─── Given records
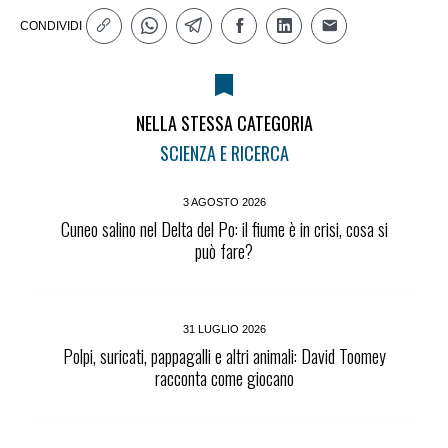
CONDIVIDI
NELLA STESSA CATEGORIA
SCIENZA E RICERCA
3 AGOSTO 2026
Cuneo salino nel Delta del Po: il fiume è in crisi, cosa si
può fare?
31 LUGLIO 2026
Polpi, suricati, pappagalli e altri animali: David Toomey
racconta come giocano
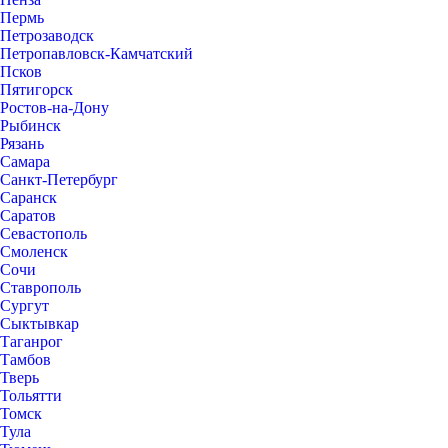
Пермь
Петрозаводск
Петропавловск-Камчатский
Псков
Пятигорск
Ростов-на-Дону
Рыбинск
Рязань
Самара
Санкт-Петербург
Саранск
Саратов
Севастополь
Смоленск
Сочи
Ставрополь
Сургут
Сыктывкар
Таганрог
Тамбов
Тверь
Тольятти
Томск
Тула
──────
*Task directions*:
Reproduce each line of the records exactly, and omit every picture.

*Final answer*:
CONDIVIDI
NELLA STESSA CATEGORIA
SCIENZA E RICERCA
3 AGOSTO 2026
Cuneo salino nel Delta del Po: il fiume è in crisi, cosa si
può fare?
31 LUGLIO 2026
Polpi, suricati, pappagalli e altri animali: David Toomey
racconta come giocano
Пермь
Петрозаводск
Петропавловск-Камчатский
Псков
Пятигорск
Ростов-на-Дону
Рыбинск
Рязань
Самара
Санкт-Петербург
Саранск
Саратов
Севастополь
Смоленск
Сочи
Ставрополь
Сургут
Сыктывкар
Таганрог
Тамбов
Тверь
Тольятти
Томск
Тула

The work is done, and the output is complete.